THE past few weeks have witnessed a somewhat remarkable, though not all too spectacular, sea change in international affairs as a number of Western states signalled their willingness and desire to work with the Asian Infrastructure Investment Bank (AIIB) that was started by China.
When the AIIB was first raised by China’s leaders a couple of years ago, the initial reaction from some quarters was of cynicism, pouring scorn upon the idea. Then came caution and worry, which soon after turned into paranoia and alarm. The AIIB was touted as a Chinese attempt to break into the Asian market, to help China gain leverage and a foothold in the economy of other countries, and to extend its hegemony across the developing world. Much of this has become irrelevant now as states the world over -including some developed European economies have come to accept the AIIB as a reality, and that it may play a positive role in fostering better trade and infrastructural development after all.
With hindsight, it might be useful to revisit some of the negative comments and positions taken against the AIIB at the beginning and ask ourselves how and why such a negative reaction arose in the first place.
For starters, we should remember the obvious fact that all banks -“be they private or state-backed -are basically business entities and that all banks seek greater markets and greater support and participation from as many members as possible.
To suggest that AIIB was some kind of Trojan horse that was about to be used to infiltrate into the economies of other countries would be somewhat naive, considering that most banks-operate in the same manner as well and that few banks can ever disassociate themselves entirely from their countries of origin. While the AIIB was/is the brainchild of the Chinese government, the same can be said of many other development banks that operate in a similar, humdrum manner.
But the hype that was generated against the AIIB was reminiscent of the slant that was taken against all German economic and diplomatic initiatives in Southeast and East Asia in the 19th century. Historians will recall that Germany’s arrival in Asia was late, in comparison to the other European countries that had colonised much of Asia by then.
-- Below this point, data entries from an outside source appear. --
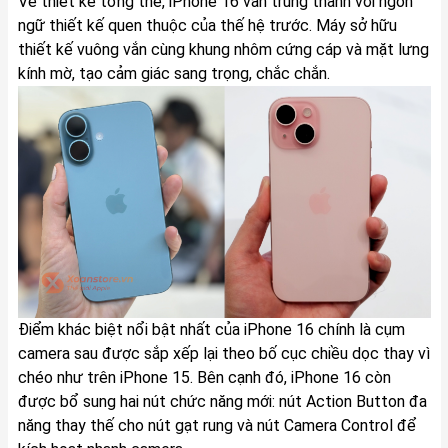
Về thiết kế tổng thể, iPhone 16 vẫn trung thành với ngôn
ngữ thiết kế quen thuộc của thế hệ trước. Máy sở hữu
thiết kế vuông vắn cùng khung nhôm cứng cáp và mặt lưng
kính mờ, tạo cảm giác sang trọng, chắc chắn.
Điểm khác biệt nổi bật nhất của iPhone 16 chính là cụm
camera sau được sắp xếp lại theo bố cục chiều dọc thay vì
chéo như trên iPhone 15. Bên cạnh đó, iPhone 16 còn
được bổ sung hai nút chức năng mới: nút Action Button đa
năng thay thế cho nút gạt rung và nút Camera Control để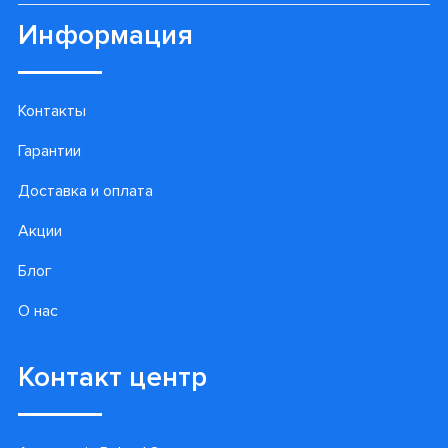
Информация
Контакты
Гарантии
Доставка и оплата
Акции
Блог
О нас
Контакт центр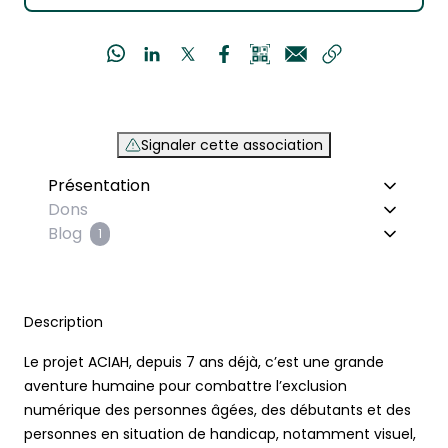
Signaler cette association
Présentation
Dons
Blog
1
Description
Le projet ACIAH, depuis 7 ans déjà, c’est une grande
aventure humaine pour combattre l’exclusion
numérique des personnes âgées, des débutants et des
personnes en situation de handicap, notamment visuel,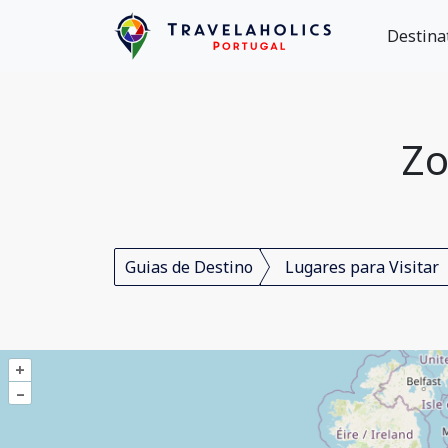
Destina
Zo
Guias de Destino
Lugares para Visitar
+
–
By the 19th century, almost all of South, Southeast and East Asia had been colonised by, or come under the influence of, the West European powers: Britain, Holland, France, Spain and Portugal had carved up the greater Asian continent for themselves, along with most of Africa by then. Germany, however, only came into its own with the rise of Prussia and the unification of the German states. After the Franco Prussian War, Germany began to announce its presence in other parts of the world, but was generally seen as a competitor by other European states.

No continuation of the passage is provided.